Start of MATERIAL FOR THIS TASK

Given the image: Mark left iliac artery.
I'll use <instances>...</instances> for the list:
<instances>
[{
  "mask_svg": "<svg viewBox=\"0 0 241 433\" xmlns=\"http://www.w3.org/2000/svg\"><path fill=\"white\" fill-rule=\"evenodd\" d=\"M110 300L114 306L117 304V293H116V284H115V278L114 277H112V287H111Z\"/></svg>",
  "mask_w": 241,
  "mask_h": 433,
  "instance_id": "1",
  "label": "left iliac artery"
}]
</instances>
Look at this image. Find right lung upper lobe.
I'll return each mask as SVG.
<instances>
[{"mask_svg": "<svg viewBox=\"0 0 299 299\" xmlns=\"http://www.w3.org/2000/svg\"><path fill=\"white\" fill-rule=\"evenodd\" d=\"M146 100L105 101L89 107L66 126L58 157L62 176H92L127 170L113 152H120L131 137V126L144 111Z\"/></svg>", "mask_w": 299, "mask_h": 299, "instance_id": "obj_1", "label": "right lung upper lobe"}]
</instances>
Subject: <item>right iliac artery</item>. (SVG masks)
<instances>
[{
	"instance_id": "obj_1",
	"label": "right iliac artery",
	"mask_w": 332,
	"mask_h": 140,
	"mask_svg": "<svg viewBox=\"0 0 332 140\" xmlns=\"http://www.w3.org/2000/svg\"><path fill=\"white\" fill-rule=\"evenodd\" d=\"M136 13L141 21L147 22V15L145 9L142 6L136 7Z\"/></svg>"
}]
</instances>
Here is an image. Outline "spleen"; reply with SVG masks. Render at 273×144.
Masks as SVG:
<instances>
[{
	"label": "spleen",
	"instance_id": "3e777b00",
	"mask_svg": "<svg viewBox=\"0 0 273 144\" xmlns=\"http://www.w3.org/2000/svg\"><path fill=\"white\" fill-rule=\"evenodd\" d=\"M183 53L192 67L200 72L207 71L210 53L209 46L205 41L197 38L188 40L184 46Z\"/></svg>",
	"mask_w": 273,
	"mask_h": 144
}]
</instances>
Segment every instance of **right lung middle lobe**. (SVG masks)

End of MATERIAL FOR THIS TASK

TASK INSTRUCTIONS — Quote each line of the data above exactly as written.

EXERCISE RESULT —
Given the image: Mark left iliac artery.
I'll use <instances>...</instances> for the list:
<instances>
[{
  "mask_svg": "<svg viewBox=\"0 0 241 433\" xmlns=\"http://www.w3.org/2000/svg\"><path fill=\"white\" fill-rule=\"evenodd\" d=\"M110 300L114 306L117 304V293H116V284H115V278L114 277H112V287H111Z\"/></svg>",
  "mask_w": 241,
  "mask_h": 433,
  "instance_id": "1",
  "label": "left iliac artery"
}]
</instances>
Look at this image. Find right lung upper lobe.
I'll return each mask as SVG.
<instances>
[{"mask_svg": "<svg viewBox=\"0 0 299 299\" xmlns=\"http://www.w3.org/2000/svg\"><path fill=\"white\" fill-rule=\"evenodd\" d=\"M146 100L105 101L89 107L66 126L58 157L62 176H92L127 170L113 152H120L131 137V126L144 111Z\"/></svg>", "mask_w": 299, "mask_h": 299, "instance_id": "obj_1", "label": "right lung upper lobe"}]
</instances>
Subject: <item>right iliac artery</item>. (SVG masks)
<instances>
[{
	"instance_id": "obj_1",
	"label": "right iliac artery",
	"mask_w": 332,
	"mask_h": 140,
	"mask_svg": "<svg viewBox=\"0 0 332 140\" xmlns=\"http://www.w3.org/2000/svg\"><path fill=\"white\" fill-rule=\"evenodd\" d=\"M136 13L141 21L147 22V15L145 9L142 6L136 7Z\"/></svg>"
}]
</instances>
Here is an image. Outline "spleen"; reply with SVG masks. Render at 273×144.
Masks as SVG:
<instances>
[{
	"label": "spleen",
	"instance_id": "3e777b00",
	"mask_svg": "<svg viewBox=\"0 0 273 144\" xmlns=\"http://www.w3.org/2000/svg\"><path fill=\"white\" fill-rule=\"evenodd\" d=\"M183 53L192 67L200 72L207 71L210 53L209 46L205 41L197 38L188 40L184 46Z\"/></svg>",
	"mask_w": 273,
	"mask_h": 144
}]
</instances>
Segment every instance of **right lung middle lobe**. (SVG masks)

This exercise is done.